L’approccio di fondo dell’Amount B mira a semplificare la determinazione della remunerazione infragruppo per le attività definite di baseline distribution e potrebbe rappresentare una sorta di “safe harbour“, mettendo cioè i gruppi multinazionali al riparo da contestazioni dell’amministrazione finanziaria sui prezzi di vendita ai propri distributori correlati
Nella recente consultazione pubblica in tema di tassazione dell’economia digitale e conseguenti modifiche alla disciplina dei prezzi di trasferimento (c.d. “Pillar one”), l’OCSE ha chiesto ai commentatori se l'”Amount B” sia applicabile anche ai rivenditori al dettaglio, c.d. retailers (vedasi il documento OCSE 8.12.2022, preordinato, all’esito della consultazione, ad entrare in vigore dal 2024).
L’approccio di fondo dell’Amount B mira a semplificare la determinazione della remunerazione infragruppo per le attività definite di baseline distribution e potrebbe rappresentare una sorta di “safe harbour“, mettendo cioè i gruppi multinazionali al riparo da contestazioni dell’amministrazione finanziaria sui prezzi di vendita ai propri distributori correlati.
Infatti – come si desume pure dalle sentenze nel seguito esaminate – i rapporti tra capogruppo e consociate distributive estere risultano non di rado oggetto di verifica erariale.
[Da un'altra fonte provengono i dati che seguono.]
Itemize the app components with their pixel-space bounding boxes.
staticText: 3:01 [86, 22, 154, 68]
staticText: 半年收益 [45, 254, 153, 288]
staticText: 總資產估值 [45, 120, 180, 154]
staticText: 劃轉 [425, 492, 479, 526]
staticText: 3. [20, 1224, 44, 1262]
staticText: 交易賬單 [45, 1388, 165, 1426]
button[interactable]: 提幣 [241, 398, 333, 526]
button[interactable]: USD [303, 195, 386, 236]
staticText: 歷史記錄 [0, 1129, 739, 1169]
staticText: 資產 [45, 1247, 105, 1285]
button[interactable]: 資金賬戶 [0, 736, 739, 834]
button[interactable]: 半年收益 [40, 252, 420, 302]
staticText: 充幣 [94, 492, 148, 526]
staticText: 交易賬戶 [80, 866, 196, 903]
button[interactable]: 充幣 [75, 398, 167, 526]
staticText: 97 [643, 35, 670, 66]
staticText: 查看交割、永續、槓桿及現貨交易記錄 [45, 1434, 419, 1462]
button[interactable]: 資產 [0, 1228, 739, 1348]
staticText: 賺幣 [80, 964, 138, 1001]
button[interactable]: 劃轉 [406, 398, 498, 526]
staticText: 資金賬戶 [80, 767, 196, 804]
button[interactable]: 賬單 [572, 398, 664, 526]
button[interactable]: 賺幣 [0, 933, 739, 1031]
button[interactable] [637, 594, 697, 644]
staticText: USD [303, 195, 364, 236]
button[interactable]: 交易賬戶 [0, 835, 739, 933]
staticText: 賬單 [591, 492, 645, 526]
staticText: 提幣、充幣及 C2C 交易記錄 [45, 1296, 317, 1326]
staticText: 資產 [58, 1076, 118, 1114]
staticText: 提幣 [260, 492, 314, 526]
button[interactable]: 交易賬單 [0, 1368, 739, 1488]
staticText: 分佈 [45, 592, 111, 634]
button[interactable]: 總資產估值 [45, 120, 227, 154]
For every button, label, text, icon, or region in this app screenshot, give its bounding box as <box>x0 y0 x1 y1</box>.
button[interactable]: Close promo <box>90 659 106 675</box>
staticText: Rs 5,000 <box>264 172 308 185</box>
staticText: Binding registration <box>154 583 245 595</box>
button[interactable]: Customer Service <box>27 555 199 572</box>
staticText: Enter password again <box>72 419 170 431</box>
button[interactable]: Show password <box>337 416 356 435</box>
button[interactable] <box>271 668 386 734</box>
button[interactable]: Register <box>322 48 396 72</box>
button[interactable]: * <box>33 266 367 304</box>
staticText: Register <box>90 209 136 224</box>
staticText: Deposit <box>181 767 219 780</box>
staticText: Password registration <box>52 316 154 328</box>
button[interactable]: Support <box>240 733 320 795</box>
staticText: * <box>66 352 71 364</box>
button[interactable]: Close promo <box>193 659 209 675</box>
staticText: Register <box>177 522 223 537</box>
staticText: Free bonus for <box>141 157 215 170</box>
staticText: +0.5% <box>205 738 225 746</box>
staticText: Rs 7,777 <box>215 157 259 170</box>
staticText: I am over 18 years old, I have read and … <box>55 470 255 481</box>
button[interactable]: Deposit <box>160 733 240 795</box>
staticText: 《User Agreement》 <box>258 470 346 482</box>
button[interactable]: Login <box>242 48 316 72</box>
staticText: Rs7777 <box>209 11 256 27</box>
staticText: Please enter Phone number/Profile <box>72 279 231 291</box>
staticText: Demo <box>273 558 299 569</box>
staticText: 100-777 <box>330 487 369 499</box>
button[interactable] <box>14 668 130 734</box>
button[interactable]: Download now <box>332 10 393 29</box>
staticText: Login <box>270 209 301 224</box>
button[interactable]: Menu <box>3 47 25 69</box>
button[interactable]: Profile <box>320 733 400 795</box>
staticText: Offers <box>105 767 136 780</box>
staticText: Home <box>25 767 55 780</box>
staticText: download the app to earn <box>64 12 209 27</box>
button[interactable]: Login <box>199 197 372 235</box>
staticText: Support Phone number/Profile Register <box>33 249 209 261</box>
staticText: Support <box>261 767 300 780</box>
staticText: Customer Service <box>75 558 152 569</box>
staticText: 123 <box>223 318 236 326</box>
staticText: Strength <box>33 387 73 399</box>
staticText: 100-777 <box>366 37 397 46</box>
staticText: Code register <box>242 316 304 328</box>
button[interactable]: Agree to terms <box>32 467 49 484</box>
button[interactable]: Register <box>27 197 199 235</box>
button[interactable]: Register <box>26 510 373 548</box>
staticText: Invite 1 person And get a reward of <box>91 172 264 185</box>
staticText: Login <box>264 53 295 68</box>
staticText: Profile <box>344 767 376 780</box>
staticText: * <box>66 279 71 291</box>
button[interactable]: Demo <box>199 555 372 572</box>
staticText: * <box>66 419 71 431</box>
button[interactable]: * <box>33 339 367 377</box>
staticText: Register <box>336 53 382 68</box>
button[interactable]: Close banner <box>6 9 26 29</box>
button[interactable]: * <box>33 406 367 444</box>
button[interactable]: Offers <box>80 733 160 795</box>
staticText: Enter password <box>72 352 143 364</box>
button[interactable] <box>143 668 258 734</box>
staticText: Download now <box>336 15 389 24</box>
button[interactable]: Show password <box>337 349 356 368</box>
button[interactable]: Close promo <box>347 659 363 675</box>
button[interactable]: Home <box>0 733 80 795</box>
Se l’applicazione dell’Amount B alle entità locali che operano all’ingrosso è fuori discussione, alcuni dubbi rimangono per i soggetti che operano come agenti o commissionari, da un lato, e come retailers, dall’altro.
Questi ultimi svolgono funzioni generalmente differenti rispetto ai soggetti che operano all’ingrosso, tant’è che di regola vengono effettuate distinte analisi di benchmark.
Tuttavia, nella prospettiva di semplificazione e di evitare contestazioni del fisco, secondo quanto previsto nell’Amount B, la relativa remunerazione potrebbe essere predeterminata, stabilendo ex ante un apposito livello di margine operativo.